Hawaii Revised Statutes Sec. 92-7(a) requires all items to be considered by the council and other boards to be listed on an agenda. The agenda is required to be posted no later than six calendar days prior to the meeting.

An exception to the law is allowed under HRS Sec. 92-7(d). It states items may be added to agendas less than six days prior to meetings “provided that no item shall be added to the agenda if it is of reasonably major importance and action thereon by the board will affect a significant number of persons.”

The Office of Information Practices reaffirmed this on page 4 of OIP Opinion F16-02 when it stated “a board does have the limited ability to add minor items to its agenda at a meeting.” Note the word “limited.”

Honolulu City Council members listen to public testimony on Bill 85 89.
Honolulu City Council members listen to public testimony on bills in June. Sometimes items are added late to the agenda, a disservice to the public. Cory Lum/Civil Beat

During the past two years, the council has added 13 items to its agendas that based on my understanding violate the Sunshine Law. These items are listed in the table below.

In November 2017, I filed a complaint with the OIP, and the council responded within a few weeks. (Here is a copy of the complaint and response.)

Their response stated they did not violate the Sunshine Law, but they did not cite any OIP decisions to support their positions. Their response also included statements such as “(Resolution 17-310) was not of major importance and does not affect anyone.”

Resolution 17-310, which was introduced Oct. 31, 2017, and “Sunshined” Nov. 1, 2017, urged city administration to implement sponsorship programs for the Honolulu Zoo and other city facilities. Earlier in 2017 the council passed Bill 78 (2015) regarding sponsorships. It was a highly controversial bill and many testifiers opposed it over a period of almost a year-and-a-half. This clearly was not a “minor item.”

Oahu Taxpayers Impacted

In January 2018 I filed an appeal with OIP. The OIP has a significant backlog, however, and I was told resolution to this issue could take two years or more.

It’s worth noting that three of the items, M-7270 (regarding the permit for ProsPac Tower), Resolution 18-270 (regarding the action plan for CDGB, HOME and other grants) and Resolution 18-273 (regarding AT&T antennas on streetlight poles) were either cancelled or deferred in committee, so anyone monitoring these issues would not even be thinking about council follow-up discussions in the next full council meeting.

It’s also worth noting that there was media coverage of the “sunshining” of Bill 56 regarding bike rentals. Shortly thereafter Bill 57 was introduced to replace it.

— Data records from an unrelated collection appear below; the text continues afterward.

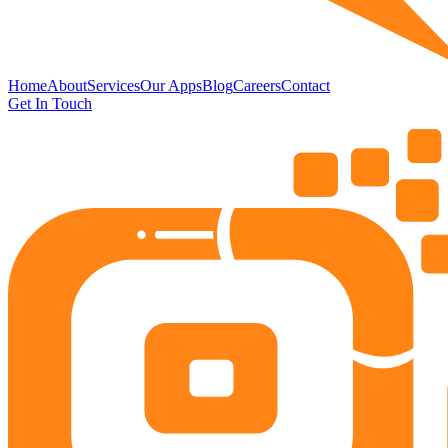
Home
About
Services
Our Apps
Blog
Careers
Contact
Get In Touch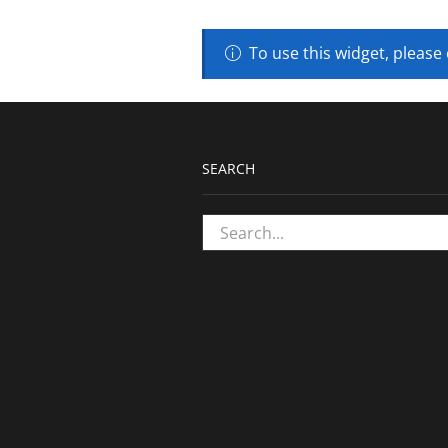
To use this widget, please
SEARCH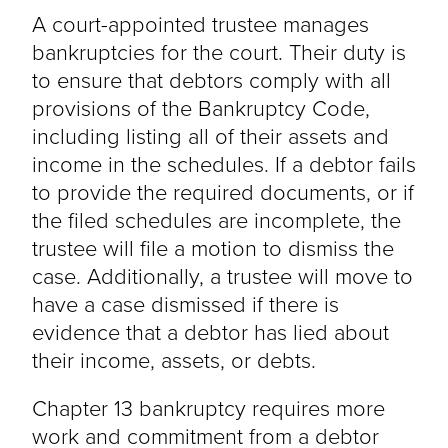
A court-appointed trustee manages
bankruptcies for the court. Their duty is
to ensure that debtors comply with all
provisions of the Bankruptcy Code,
including listing all of their assets and
income in the schedules. If a debtor fails
to provide the required documents, or if
the filed schedules are incomplete, the
trustee will file a motion to dismiss the
case. Additionally, a trustee will move to
have a case dismissed if there is
evidence that a debtor has lied about
their income, assets, or debts.
Chapter 13 bankruptcy requires more
work and commitment from a debtor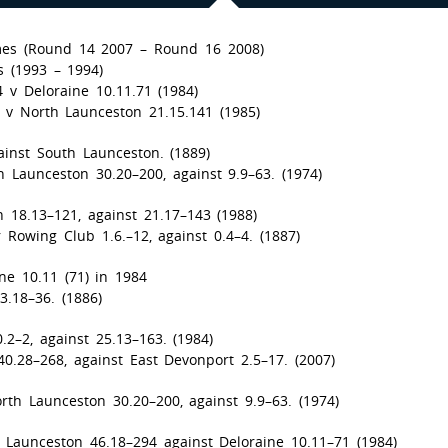
es (Round 14 2007 – Round 16 2008)
 (1993 – 1994)
 v Deloraine 10.11.71 (1984)
0 v North Launceston 21.15.141 (1985)
ainst South Launceston. (1889)
 Launceston 30.20–200, against 9.9–63. (1974)
n 18.13–121, against 21.17–143 (1988)
Rowing Club 1.6.–12, against 0.4–4. (1887)
ine 10.11 (71) in 1984
3.18–36. (1886)
2–2, against 25.13–163. (1984)
0.28–268, against East Devonport 2.5–17. (2007)
rth Launceston 30.20–200, against 9.9–63. (1974)
 Launceston 46.18–294 against Deloraine 10.11–71 (1984)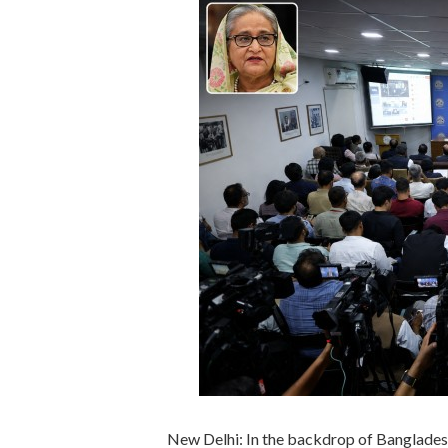
New Delhi: In the backdrop of Banglades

Since 2017 I have updated OIP on some of the other measures that have been “sunshined,” testified in opposition to several items that I was able to catch in time and asked all council members not to “sunshine” items that are of “reasonably major importance” until my appeal is resolved.

The practice continues, however.

The agenda is required to be posted no later than six calendar days prior to the meeting.

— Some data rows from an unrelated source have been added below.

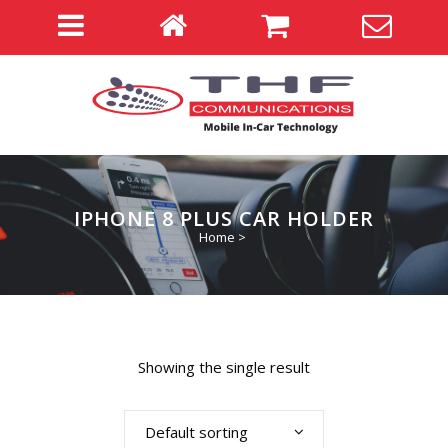
IPHONE 8 PLUS CAR HOLDER
Home
>
Showing the single result
Default sorting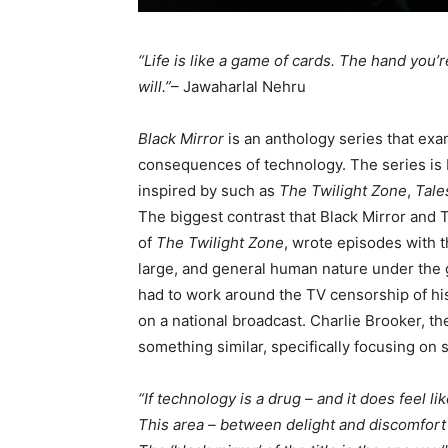
“Life is like a game of cards. The hand you’r
will.”
– Jawaharlal Nehru
Black Mirror
is an anthology series that ex
consequences of technology. The series is b
inspired by such as
The Twilight Zone
,
Tale
The biggest contrast that Black Mirror and T
of
The Twilight Zone
, wrote episodes with t
large, and general human nature under the g
had to work around the TV censorship of hi
on a national broadcast. Charlie Brooker, th
something similar, specifically focusing on
“If technology is a drug – and it does feel li
This area – between delight and discomfort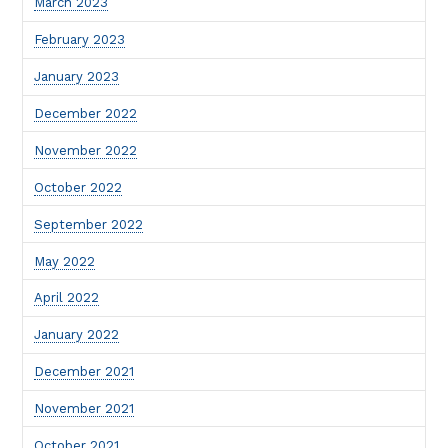
March 2023
February 2023
January 2023
December 2022
November 2022
October 2022
September 2022
May 2022
April 2022
January 2022
December 2021
November 2021
October 2021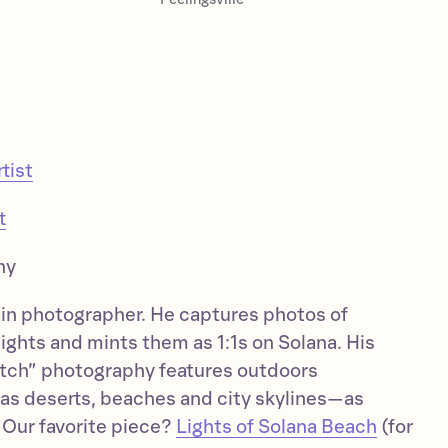
tist
t
hy
in photographer. He captures photos of
ights and mints them as 1:1s on Solana. His
litch” photography features outdoors
s deserts, beaches and city skylines—as
. Our favorite piece?
Lights of Solana Beach
(for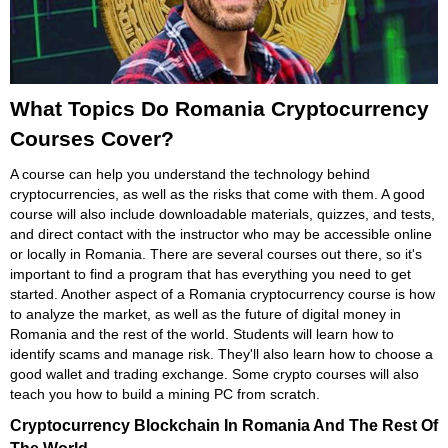
What Topics Do Romania Cryptocurrency
Courses Cover?
A course can help you understand the technology behind
cryptocurrencies, as well as the risks that come with them. A good
course will also include downloadable materials, quizzes, and tests,
and direct contact with the instructor who may be accessible online
or locally in Romania. There are several courses out there, so it's
important to find a program that has everything you need to get
started. Another aspect of a Romania cryptocurrency course is how
to analyze the market, as well as the future of digital money in
Romania and the rest of the world. Students will learn how to
identify scams and manage risk. They'll also learn how to choose a
good wallet and trading exchange. Some crypto courses will also
teach you how to build a mining PC from scratch.
Cryptocurrency Blockchain In Romania And The Rest Of
The World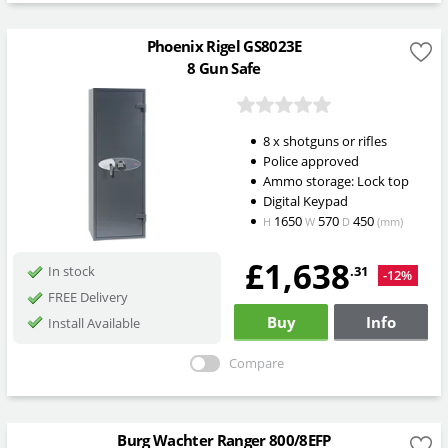
Phoenix Rigel GS8023E
8 Gun Safe
8 x shotguns or rifles
Police approved
Ammo storage: Lock top
Digital Keypad
1650
570
450
H
W
D
(mm)
£1,638
.31
In stock
-12%
FREE Delivery
Buy
Info
Install Available
Compare
Burg Wachter Ranger 800/8EFP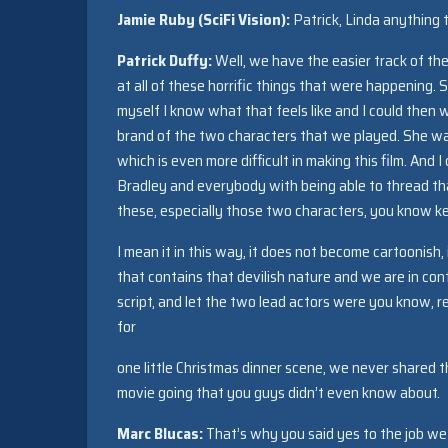
Jamie Ruby (SciFi Vision):
Patrick, Linda anything 
Patrick Duffy:
Well, we have the easier track of the
at all of these horrific things that were happening.
myself I know what that feels like and I could then 
brand of the two characters that we played. She was 
which is even more difficult in making this film. An
Bradley and everybody with being able to thread that
these, especially those two characters, you know k
I mean it in this way, it does not become cartoonish,
that contains that devilish nature and we are in contr
script, and let the two lead actors were you know, 
for
one little Christmas dinner scene, we never shared 
movie going that you guys didn’t even know about.
Marc Blucas:
That’s why you said yes to the job w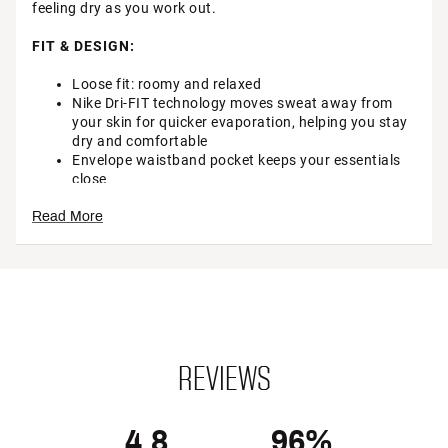
feeling dry as you work out.
FIT & DESIGN:
Loose fit: roomy and relaxed
Nike Dri-FIT technology moves sweat away from
your skin for quicker evaporation, helping you stay
dry and comfortable
Envelope waistband pocket keeps your essentials
close
Mid-rise elastic waistband
Read More
Brief liner
Brand :
Nike
Country of Origin : Imported
Style : DX6010
Fabric : Full Garment: 100% Polyester
Web ID:
22NIKWNKNMR3SHRTXAPB
REVIEWS
4.8
96%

The most recent item to be “sunshined” was a discussion about taxpayer funding of attorney fees in the Kealoha case. Clearly that is not a minor issue and impacts all Oahu taxpayers.

When the council “sunshines” items onto agendas, the public is essentially cut out of the process. There is an option at this point is to file a lawsuit prior to Jan. 23, 2020, but members of the public shouldn’t have to resort to lawsuits in order to hold government officials accountable.

I therefore call on the media, groups who support open government and residents who care about these issues to contact council members and ask them to discontinue the practice of “sunshining” items onto their agendas.

I also ask that our state legislators provide more funding to our good-governance agencies such as the OIP, so they may clear their backlogs and operate in a more efficient manner.